Oleh karena itu, masalah yang timbul dalam perencanaan komunikasi sering

dihadapi para perencana, antara lain dari tujuan yang ingin dicapai dan sistem

komunikasi yang ada apakah sudah cukup mendukung tujuan lembaga atau

organisasi. Masalah-masalah ini harus sejalan dengan tujuan yang ingin dicapai,

karena itu dalam perencanaan komunikasi diperlukan strategi dalam pencapaian

tujuan tersebut. Hal ini seperti yang dikatakan Cangara (2013:2) bahwa berhasil

atau tidaknya suatu program komunikasi, pada dasarnya sangat tergantung dari

perencanaan itu sendiri. Maka dalam hal ini BNN Provinsi Sumatera Barat dalam

merumuskan perencanaan strategi komunikasi pada program nasional rehabilitasi

100.000 penyalahguna narkoba apakah sudah tepat dan baik pelaksanaannya,

sehingga target dan sasaran khalayak tercapai.

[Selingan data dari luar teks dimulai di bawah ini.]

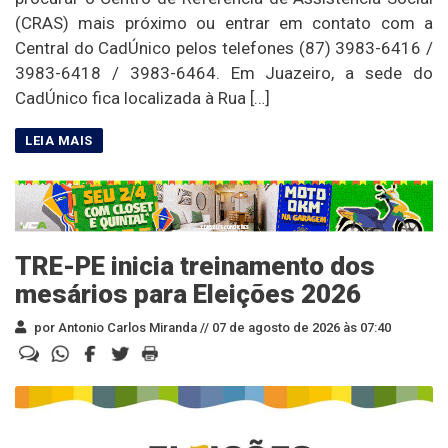
(CRAS) mais próximo ou entrar em contato com a
Central do CadÚnico pelos telefones (87) 3983-6416 /
3983-6418 / 3983-6464. Em Juazeiro, a sede do
CadÚnico fica localizada à Rua […]
TRE-PE inicia treinamento dos
mesários para Eleições 2026
por Antonio Carlos Miranda //
07 de agosto de 2026 às 07:40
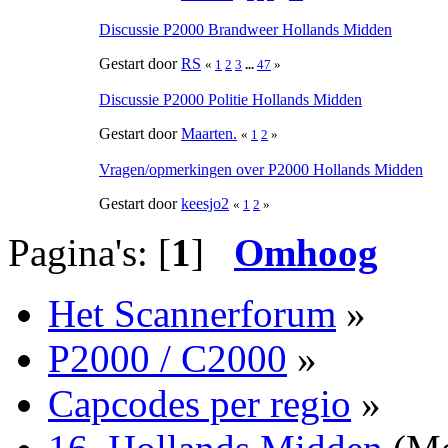
Discussie P2000 Brandweer Hollands Midden
Gestart door
RS
«
1
2
3
...
47
»
Discussie P2000 Politie Hollands Midden
Gestart door
Maarten.
«
1
2
»
Vragen/opmerkingen over P2000 Hollands Midden
Gestart door
keesjo2
«
1
2
»
Pagina's: [
1
]
Omhoog
Het Scannerforum
»
P2000 / C2000
»
Capcodes per regio
»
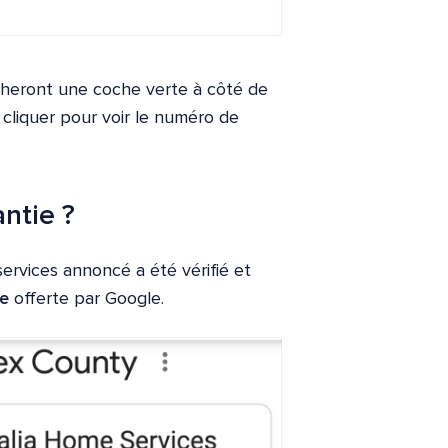
cheront une coche verte à côté de
 cliquer pour voir le numéro de
ntie ?
ervices annoncé a été vérifié et
re
offerte par Google.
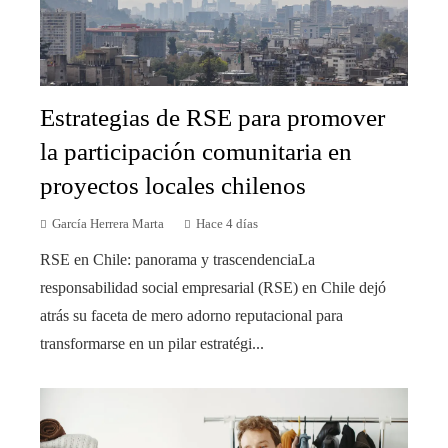
Estrategias de RSE para promover
la participación comunitaria en
proyectos locales chilenos
García Herrera Marta
Hace 4 días
RSE en Chile: panorama y trascendenciaLa
responsabilidad social empresarial (RSE) en Chile dejó
atrás su faceta de mero adorno reputacional para
transformarse en un pilar estratégi...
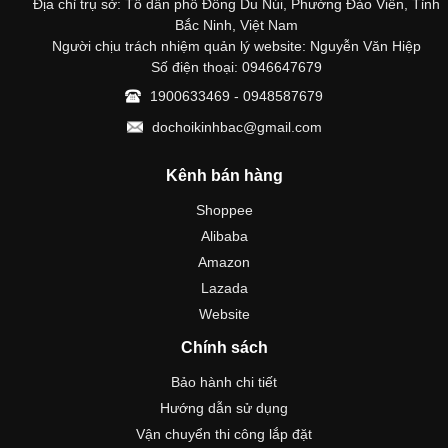
Địa chỉ trụ sở: Tổ dân phố Đông Du Núi, Phường Đào Viên, Tỉnh
Bắc Ninh, Việt Nam
Người chịu trách nhiệm quản lý website: Nguyễn Văn Hiệp
Số điện thoại: 0946647679
1900633469 - 0948587679
dochoikinhbac@gmail.com
Kênh bán hàng
Shoppee
Alibaba
Amazon
Lazada
Website
Chính sách
Bảo hành chi tiết
Hướng dẫn sử dụng
Vận chuyển thi công lắp đặt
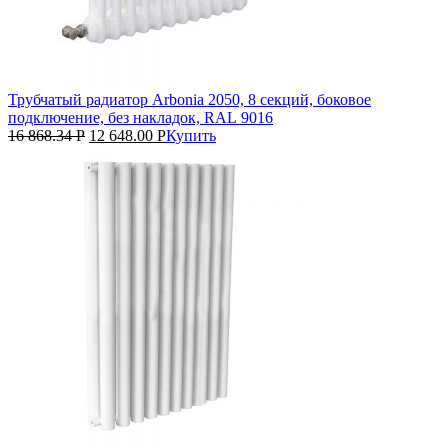
Трубчатый радиатор Arbonia 2050, 8 секций, боковое
подключение, без накладок, RAL 9016
16 868.34
Р
12 648.00
Р
Купить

Berdasarkan perumusan masalah di atas, maka dalam penelitian ini ada

beberapa pertanyaan penelitian yang diajukan adalah sebagai berikut :

1. Bagaimana strategi komunikasi BNN Provinsi Sumatera Barat pada

program nasional rehabilitasi 100.000 penyalahguna narkoba?

2. Faktor - faktor apa saja yang menjadi pendukung dan penghambat

pelaksanaan program nasional rehabilitasi 100.000 penyalahguna narkoba?

1.3 Tujuan Penelitian

Berdasarkan permasalahan yang dipaparkan di atas, maka tujuan dari

penelitian ini adalah:

1. Untuk mendeskripsikan strategi komunikasi BNN Provinsi Sumatera Barat

pada program nasional rehabilitasi 100.000 penyalahguna narkoba.

2. Untuk mendeskripsikan faktor - faktor apa saja yang menjadi pendukung

dan penghambat pelaksanaan program nasional rehabilitasi 100.000

penyalahguna narkoba.

1.4 Manfaat Penelitian

Penelitian ini diharapkan dapat berguna serta bermanfaat secara akademis

dan praktis :

1. Secara Akademis

Penelitian ini diharapkan dapat menambah kajian dalam kontribusi di

bidang ilmu komunikasi khususnya strategi komunikasi yang dilakukan

oleh organisasi dalam penyebarluasan informasi program pemerintah,

serta acuan referensi juga bagi pihak-pihak yang memiliki kepentingan

dan menjadi bahan bagi penelitian selanjutnya.

2. Secara Praktis

Penelitian ini diharapkan dapat menjadi masukan bagi pemerintah dalam

menyusun strategi komunikasi yang tepat dan efektif agar

penyebarluasan informasi tentang program-program pemerintah dapat

berjalan dengan baik sesuai dengan tujuan yang telah ditetapkan dan

memberikan hasil sesuai yang diharapkan.